864 F.2d 81
12 Fed. R. Serv. 3d 784
Dorman YOUNG d/b/a Tiffany's, Appellant,
Joseph C. Noga,
v.
MT. HAWLEY INSURANCE COMPANY, St. Katherine Insurance
Company PLC, Appellees.
No. 88-2469.
United States Court of Appeals,
Eighth Circuit.
Submitted Oct. 26, 1988.
Decided Dec. 27, 1988.
Rehearing Denied Feb. 2, 1989.
D. Scott Hickam, Hot Springs, Ark., for appellant.
James W. Tilley, Little Rock, Ark., for appellees.
Before McMILLIAN and BOWMAN, Circuit Judges, and HENLEY, Senior Circuit Judge.
PER CURIAM.
Dorman Young appeals from a district court1 judgment entered pursuant to a jury verdict. Whether there is a final appealable order is the preliminary question before this court.

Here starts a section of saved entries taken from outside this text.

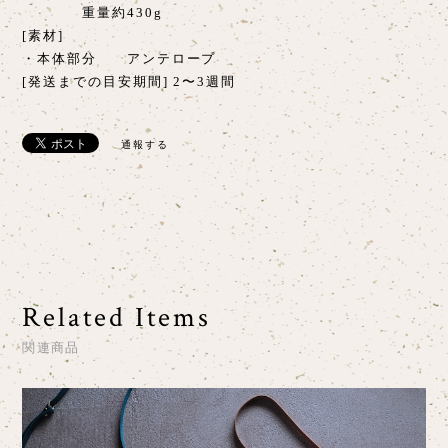
重量約430g
[素材]
・本体部分 アンテロープ
[発送までの目安期間] 2〜3週間
通報する
Related Items
関連商品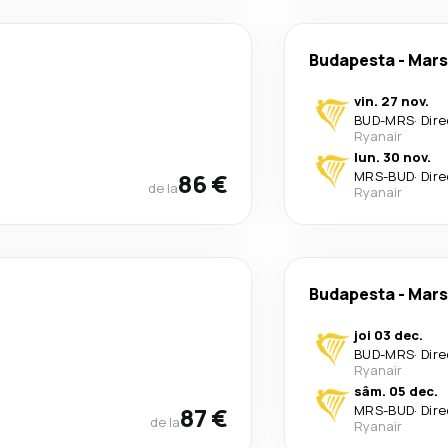
Budapesta
-
Mars
vin. 27 nov.
BUD
-
MRS
·
Dire
Ryanair
lun. 30 nov.
86 €
MRS
-
BUD
·
Dire
de la
Ryanair
Budapesta
-
Mars
joi 03 dec.
BUD
-
MRS
·
Dire
Ryanair
sâm. 05 dec.
87 €
MRS
-
BUD
·
Dire
de la
Ryanair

In May 1986, a building housing Young's business, Tiffany's, was totally destroyed by fire. The building and the personal property therein were covered under two insurance policies, one issued by Mt. Hawley Insurance Company and one by St. Katherine Insurance Company. Each policy names two insureds, Dorman Young and Joseph Noga. Four days after the fire, Noga notified the insurance companies that he wished to be removed as a named insured on the two policies.
In October 1986, Young, d/b/a Tiffany's, filed a diversity action against the two insurance companies to recover for the damage caused by the fire. The defendants moved to join Noga as a party; their motion was granted. The district court ordered that a copy of the pleading be served upon Noga. Defendants' counsel filed an affidavit averring that a summons, copy of the complaint, copy of the joinder order, and acknowledgment form had been sent by certified mail to Noga, an Illinois resident, and that the return receipt indicated receipt on behalf of Noga.
Defendants did not file an acknowledgment by Noga of receipt of the summons, complaint, and order. No responsive pleading for Noga was filed.
In July 1988, the defendants moved to file a cross-claim against Noga alleging that Noga was a named insured at the time of the fire, that he was a partner in Tiffany's, and that no sums were owed to either Young or Noga because of their fraud, willful concealment, and misrepresentation of material facts. The motion was granted. Thereafter, Noga was listed in the defendants' pleadings as a defendant.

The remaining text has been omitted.